Fundsters interested in the fate of
AllianceBernstein [
see profile] may want to
take a look at
Bloomberg or
BusinessWeek. This week
Charles Stein penned a report (one version on
Bloomberg
and then another via its magazine
sibling) on the efforts of
Peter Kraus, chairman and
CEO, to reverse AllianceBernstein's fortunes after the financial
crisis. One version highlights the $52 million pay package
AllianceBernstein used to bring Kraus on-board in December 2008.
| Peter Kraus AllianceBernstein Chairman and CEO | |
"Asset management companies aren't built overnight and they don't
decline overnight," Kraus told Stein. "What we are doing is
executing.
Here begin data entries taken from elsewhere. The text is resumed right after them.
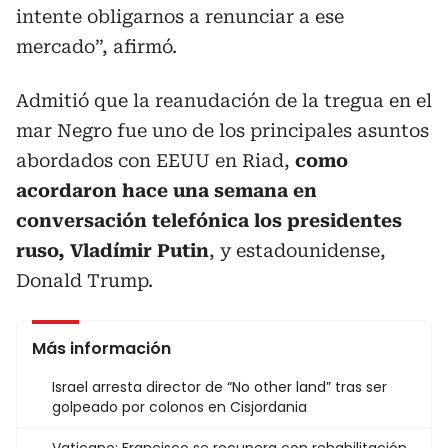
intente obligarnos a renunciar a ese
mercado”, afirmó.
Admitió que la reanudación de la tregua en el
mar Negro fue uno de los principales asuntos
abordados con EEUU en Riad,
como
acordaron hace una semana en
conversación telefónica los presidentes
ruso, Vladímir Putin
, y estadounidense,
Donald Trump.
Más información
Israel arresta director de “No other land” tras ser
golpeado por colonos en Cisjordania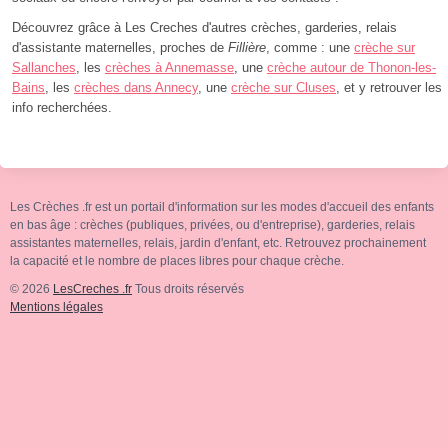
Découvrez grâce à Les Creches d'autres crèches, garderies, relais
d'assistante maternelles, proches de
Fillière
, comme : une
crèche sur
Sallanches
, les
crèches à Annemasse
, une
crèche autour de Thonon-les-
Bains
, les
crèches dans Annecy
, une
crèche sur Cluses
, et y retrouver les
info recherchées.
Les Crèches .fr est un portail d'information sur les modes d'accueil des enfants
en bas âge : crèches (publiques, privées, ou d'entreprise), garderies, relais
assistantes maternelles, relais, jardin d'enfant, etc. Retrouvez prochainement
la capacité et le nombre de places libres pour chaque crèche.
© 2026
LesCreches .fr
Tous droits réservés
Mentions légales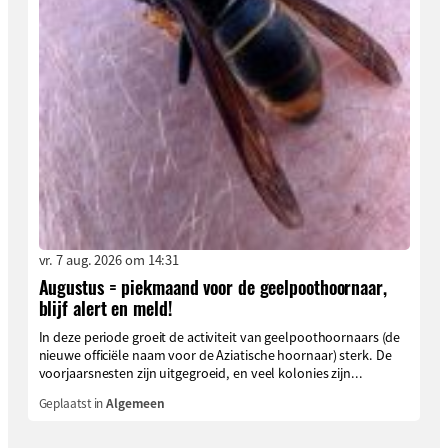
vr. 7 aug. 2026 om 14:31
Augustus = piekmaand voor de geelpoothoornaar,
blijf alert en meld!
In deze periode groeit de activiteit van geelpoothoornaars (de
nieuwe officiële naam voor de Aziatische hoornaar) sterk. De
voorjaarsnesten zijn uitgegroeid, en veel kolonies zijn...
Geplaatst in
Algemeen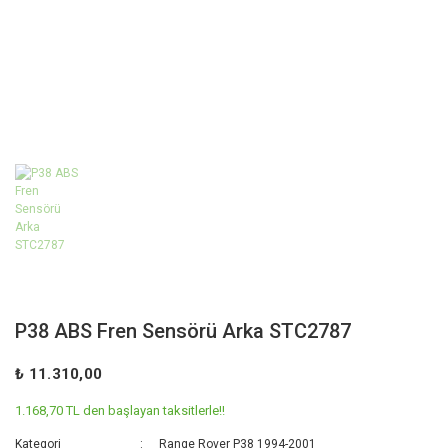
P38 ABS Fren Sensörü Arka STC2787
₺ 11.310,00
1.168,70 TL den başlayan taksitlerle!!
Kategori
Range Rover P38 1994-2001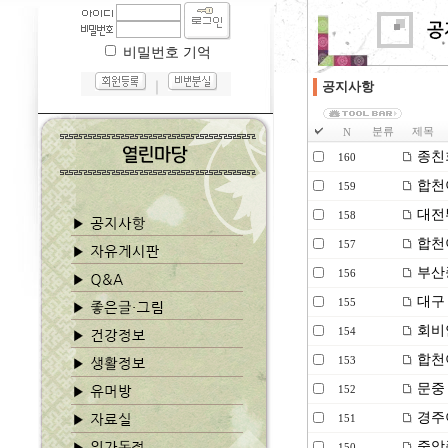
비밀번호 기억
｜
공지사항
분류
제목
N
종친
160
합천
159
대전
158
합천
157
부산
156
대구 
155
회비
154
합천
153
문중
152
경주이
151
중앙종
150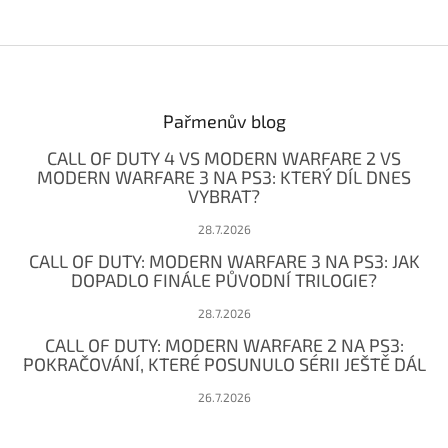
Z
á
p
a
Pařmenův blog
t
CALL OF DUTY 4 VS MODERN WARFARE 2 VS
í
MODERN WARFARE 3 NA PS3: KTERÝ DÍL DNES
VYBRAT?
28.7.2026
CALL OF DUTY: MODERN WARFARE 3 NA PS3: JAK
DOPADLO FINÁLE PŮVODNÍ TRILOGIE?
28.7.2026
CALL OF DUTY: MODERN WARFARE 2 NA PS3:
POKRAČOVÁNÍ, KTERÉ POSUNULO SÉRII JEŠTĚ DÁL
26.7.2026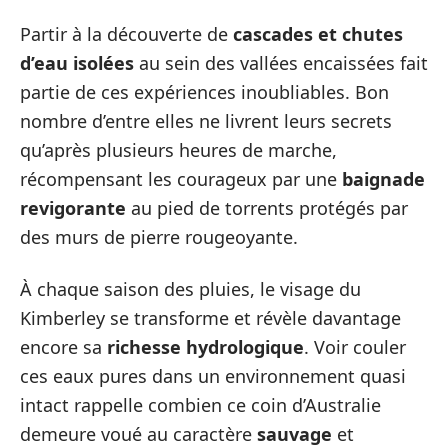
Partir à la découverte de
cascades et chutes
d’eau isolées
au sein des vallées encaissées fait
partie de ces expériences inoubliables. Bon
nombre d’entre elles ne livrent leurs secrets
qu’après plusieurs heures de marche,
récompensant les courageux par une
baignade
revigorante
au pied de torrents protégés par
des murs de pierre rougeoyante.
À chaque saison des pluies, le visage du
Kimberley se transforme et révèle davantage
encore sa
richesse hydrologique
. Voir couler
ces eaux pures dans un environnement quasi
intact rappelle combien ce coin d’Australie
demeure voué au caractère
sauvage
et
We are out there hitting singles."
It seems AllianceBernstein's woes are more institutional than retail
in nature -- according to the firm, on February 28 57 percent of its
assets were institutional, 27 percent retail and the remaining 16
percent high net worth. (Stein notes that investors (particularly
institutional equity investors) pulled $126 billion from
AllianceBernstein between December 31, 2008 and December 31, 2010.
Kraus expects future returns to "be consistent and better than the
competition," though Stein worries that AllianceBernstein's recent
performance has been rough. And
Cogent Research principal
Christy White claimed that AllianceBernstein came in last in a
brand loyalty survey of institutional investors.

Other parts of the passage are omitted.